Publié le 26 Aug 2019 - 20:59
ULTIME HOMMAGE A UN COMBATTANT

Dansokho part avec le titre de Commandeur de l’ordre national du Lion 

 

Amath Dansokho repose désormais au cimetière Thiaka Ndiaye de Saint-Louis. Le président d’honneur du Parti pour l’indépendance du travail (Pit) est parti avec les hommages ultimes de la Nation, mais également avec le titre posthume de Commandeur de l’ordre national du Lion.

 

La cour de la morgue de l’hôpital Principal de Dakar s’est révélée, hier, trop étroite pour accueillir l’immense foule venue rendre un dernier hommage à Amath Dansokho. Le secrétaire général puis président d’honneur du Parti de l’indépendance et du travail (Pit), rappelé à Dieu à l’âge de 82 ans, le vendredi 23 août à Dakar, des suites d’une longue maladie. Autorités gouvernementales, universitaires, politiques, avocats, magistrats, syndicalistes, journalistes, anonymes, famille… étaient tous présents.

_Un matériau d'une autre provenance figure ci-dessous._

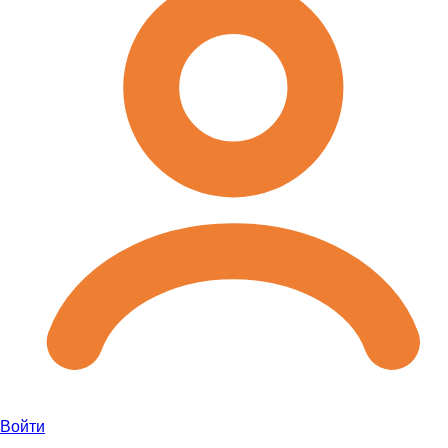
Войти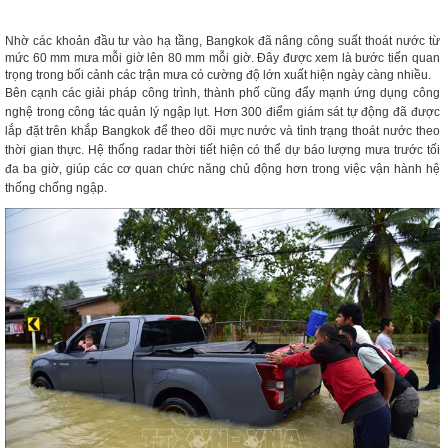
Nhờ các khoản đầu tư vào hạ tầng, Bangkok đã nâng công suất thoát nước từ
mức 60 mm mưa mỗi giờ lên 80 mm mỗi giờ. Đây được xem là bước tiến quan
trọng trong bối cảnh các trận mưa có cường độ lớn xuất hiện ngày càng nhiều.
Bên cạnh các giải pháp công trình, thành phố cũng đẩy mạnh ứng dụng công
nghệ trong công tác quản lý ngập lụt. Hơn 300 điểm giám sát tự động đã được
lắp đặt trên khắp Bangkok để theo dõi mực nước và tình trạng thoát nước theo
thời gian thực. Hệ thống radar thời tiết hiện có thể dự báo lượng mưa trước tối
đa ba giờ, giúp các cơ quan chức năng chủ động hơn trong việc vận hành hệ
thống chống ngập.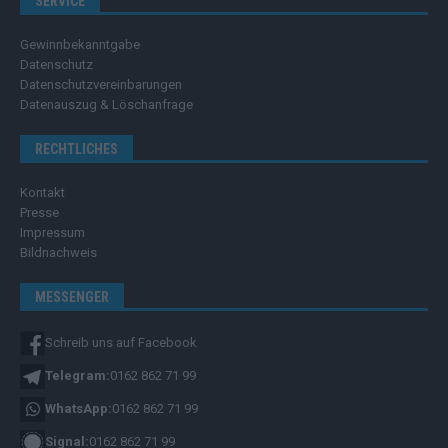
SERVICE
Gewinnbekanntgabe
Datenschutz
Datenschutzvereinbarungen
Datenauszug & Löschanfrage
RECHTLICHES
Kontakt
Presse
Impressum
Bildnachweis
MESSENGER
Schreib uns auf Facebook
Telegram:
0162 862 71 99
WhatsApp:
0162 862 71 99
Signal:
0162 862 71 99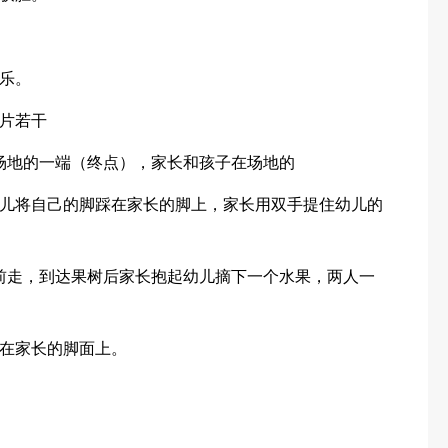
乐。
片若干
场地的一端（终点），家长和孩子在场地的
儿将自己的脚踩在家长的脚上，家长用双手提住幼儿的
前走，到达果树后家长抱起幼儿摘下一个水果，两人一
在家长的脚面上。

Dans cette foule hétérogène, les mines étaient homogènes. Toutes grises avec un visage dégoulinant de sueur pour ceux qui n’ont pas pu se mettre à l’abri du soleil.

Après de longues minutes d’attente, la cérémonie a démarré aux environs de 9 h 30 mn par une fanfare de l’armée. A l’arrivée du cercueil couvert du drapeau national, la foule, bercée par les versets coraniques que récitait un homme, est sortie de sa torpeur. Des glandes lacrymales se sont lâchées, pour certains, tout âge confondu, jeunes, hommes, femmes, vieux. Il était difficile, pour eux, de retenir leurs larmes. ‘’C’est moi qui ait perdu. Amath, c’était mon Amath’’, ne cessaient de ressasser certaines personnes durant et après l’oraison funèbre.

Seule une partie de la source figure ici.